Probabilmente tutto questo è vero ma ciò non toglie nulla al valore ed alla riscossa degli Italiani di allora come a quelle di altre epoche più recenti.
Importante è che ogni popolo abbia in sé i valori ben radicati di identità, di giustizia, di libertà propria ed altrui, di cultura, di democrazia che gli permettano di risorgere. E che questi valori siano conosciuti e tramandati di generazione in generazione.
Non tutto è perduto in questo periodo buio e difficile per il nostro paese. Ci vogliono nuovi garibaldini, non armati di fucili ma di idee positive, decisi a realizzarle, convinti che si può e si deve cambiare, coscienti che si possa fare la stessa fine dei loro antenati. I socialisti sono i più convinti eredi di quelle tradizioni innovative e riformiste di cambiamento di cui ha bisogno il nostro paese e l’Europa tutta e per questo siamo scomparsi come partito. L’abbiamo già detto si sta avviando una nuova epoca storica non solo nei paesi del mondo arabo e del nord Africa, ma anche nel mondo occidentale più progredito.
Nei paesi arabi e magrebini si combatte e si muore per uscire dal feudalesimo ancora imperante in quelle società e per un migliore tenore di vita, magari riappropriandosi delle materie prime di cui è ricco il loro territorio, finora appannaggio dei paesi più ricchi e di una classe dirigente locale corrotta. Nei paesi del ricco occidente ancora non si muore, salvo i morti dovuti ad un malinteso progresso che non sono in numero minore di quelli morti in battaglia, ma è più difficile vivere e cambiare.
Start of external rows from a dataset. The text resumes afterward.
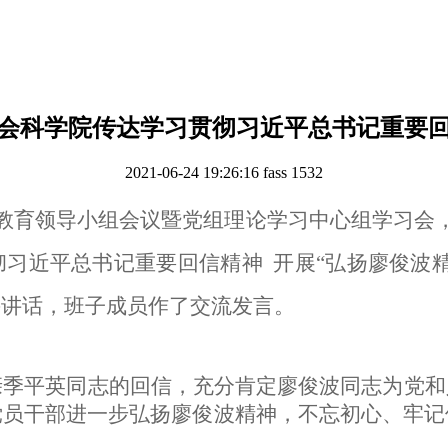
会科学院传达学习贯彻习近平总书记重要
2021-06-24 19:26:16
fass
1532
习教育领导小组会议暨党组理论学习中心组学习会
习近平总书记重要回信精神 开展“弘扬廖俊波
并讲话，班子成员作了交流发言。
亲季平英同志的回信，充分肯定廖俊波同志为党和
党员干部进一步弘扬廖俊波精神，不忘初心、牢记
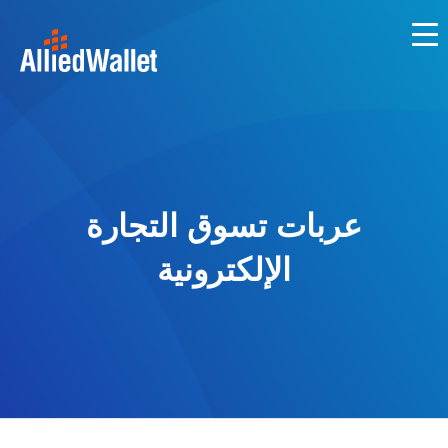
Skip
to
content
عربات تسوق التجارة
الإلكترونية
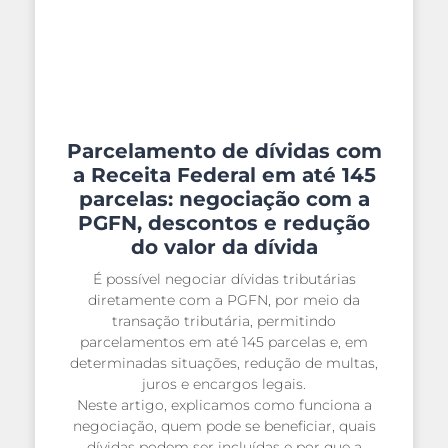
Parcelamento de dívidas com
a Receita Federal em até 145
parcelas: negociação com a
PGFN, descontos e redução
do valor da dívida
É possível negociar dívidas tributárias
diretamente com a PGFN, por meio da
transação tributária, permitindo
parcelamentos em até 145 parcelas e, em
determinadas situações, redução de multas,
juros e encargos legais.
Neste artigo, explicamos como funciona a
negociação, quem pode se beneficiar, quais
dívidas podem ser incluídas e por que a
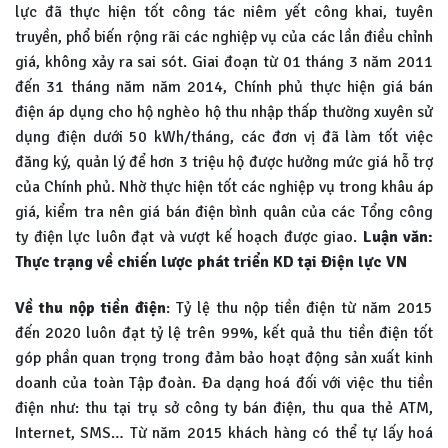
lực đã thực hiện tốt công tác niêm yết công khai, tuyên
truyền, phổ biến rộng rãi các nghiệp vụ của các lần điều chỉnh
giá, không xảy ra sai sót. Giai đoạn từ 01 tháng 3 năm 2011
đến 31 tháng năm năm 2014, Chính phủ thực hiện giá bán
điện áp dụng cho hộ nghèo hộ thu nhập thấp thường xuyên sử
dụng điện dưới 50 kWh/tháng, các đơn vị đã làm tốt việc
đăng ký, quản lý để hơn 3 triệu hộ được hưởng mức giá hỗ trợ
của Chính phủ. Nhờ thực hiện tốt các nghiệp vụ trong khâu áp
giá, kiểm tra nên giá bán điện bình quân của các Tổng công
ty điện lực luôn đạt và vượt kế hoạch được giao.
Luận văn:
Thực trạng về chiến lược phát triển KD tại Điện lực VN
Về thu nộp tiền điện
: Tỷ lệ thu nộp tiền điện từ năm 2015
đến 2020 luôn đạt tỷ lệ trên 99%, kết quả thu tiền điện tốt
góp phần quan trọng trong đảm bảo hoạt động sản xuất kinh
doanh của toàn Tập đoàn. Đa dạng hoá đối với việc thu tiền
điện như: thu tại trụ sở công ty bán điện, thu qua thẻ ATM,
Internet, SMS… Từ năm 2015 khách hàng có thể tự lấy hoá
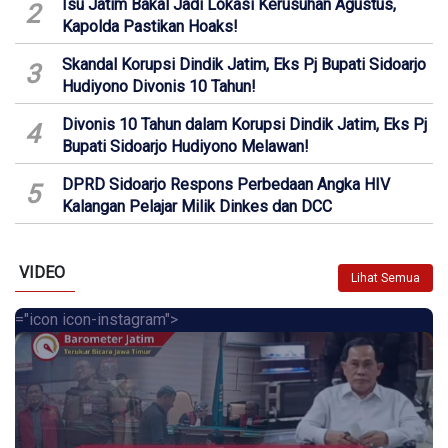
Isu Jatim Bakal Jadi Lokasi Kerusuhan Agustus,
2
Kapolda Pastikan Hoaks!
Skandal Korupsi Dindik Jatim, Eks Pj Bupati Sidoarjo
3
Hudiyono Divonis 10 Tahun!
Divonis 10 Tahun dalam Korupsi Dindik Jatim, Eks Pj
4
Bupati Sidoarjo Hudiyono Melawan!
DPRD Sidoarjo Respons Perbedaan Angka HIV
5
Kalangan Pelajar Milik Dinkes dan DCC
VIDEO
Lihat Semua
="icon icon-instagram">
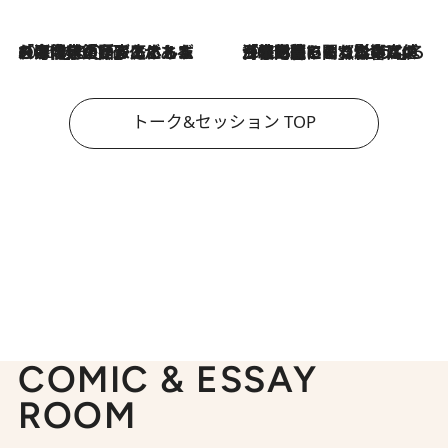
2026.8.3
「今後値上げがあるとすれば…」「リスクがあるのは今年の冬」エネルギー専門家が語る、ホルムズ海峡封鎖が家庭にもたらす“ある心配”
2026.8.3
「住宅建てられない…」「サーチャージ料の高値が続いている」ホルムズ海峡封鎖による影響はいつまで続く？《エネルギー専門家に聞く“どうなる日本の暮らし”》
トーク&セッション TOP
COMIC & ESSAY
ROOM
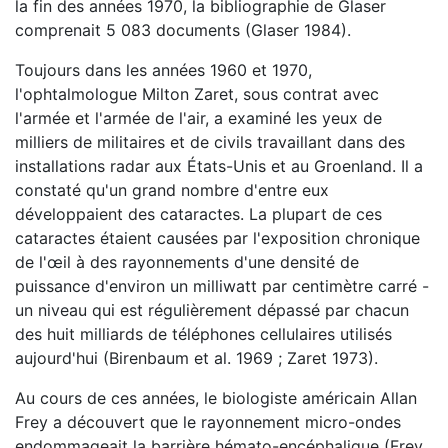
la fin des années 1970, la bibliographie de Glaser
comprenait 5 083 documents (Glaser 1984).
Toujours dans les années 1960 et 1970,
l'ophtalmologue Milton Zaret, sous contrat avec
l'armée et l'armée de l'air, a examiné les yeux de
milliers de militaires et de civils travaillant dans des
installations radar aux États-Unis et au Groenland. Il a
constaté qu'un grand nombre d'entre eux
développaient des cataractes. La plupart de ces
cataractes étaient causées par l'exposition chronique
de l'œil à des rayonnements d'une densité de
puissance d'environ un milliwatt par centimètre carré -
un niveau qui est régulièrement dépassé par chacun
des huit milliards de téléphones cellulaires utilisés
aujourd'hui (Birenbaum et al. 1969 ; Zaret 1973).
Au cours de ces années, le biologiste américain Allan
Frey a découvert que le rayonnement micro-ondes
endommageait la barrière hémato-encéphalique (Frey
Il pericolo e la maggior fatica sono dovuti alla deriva populista ed alla faciloneria dei costumi, determinata da un progresso che rende tutti più lascivi, meno coerenti, diciamo più irresponsabili; si perdono di vista le cose essenziali del vivere insieme.
In altri tempi sarebbe stato impensabile che ancora fosse in carica un presidente del Consiglio dopo tutto quello che è successo. Eppure lui è ancora lì, alla faccia di tutti gli onesti e di ogni elemento di buon costume e di etica, cose che sembrano non esistere più. In questa situazione quei socialisti che da sempre tengono alti i valori ideali del socialismo non si devono disperare perché l’ora buia dell’Italia sta per finire ed aumentano ogni giorno gli onesti che con fatica cercano di ribaltare questa vergognosa pagina scritta da una classe dirigente maleodorante e marcia, ormai in via di putrefazione. I socialisti devono adesso tessere una nuova tela organizzativa sul territorio basata sulla coerenza e sulla forza delle idee, senza rimpianti e nostalgie per un passato che non c’è più ma lottando per costruire un futuro degno della propria storia e della gloriosa tradizione garibaldina. E risorgimentale.
Impegnarsi come singoli non basta più, occorre ricostruire dalla base nei propri luoghi di vita una nuova organizzazione sociale politica economica con la forza delle idee e dei principi.
Il successo dei festeggiamenti per i centocinquant’anni della nostra unità sono un buon viatico per andare avanti sapendo, oggi come allora, che la strada è irta di ostacoli ma inarrestabile l’onda del cambiamento che investirà non solo l’Italia ma l’Europa e tutto il mondo cosiddetto ricco e progredito.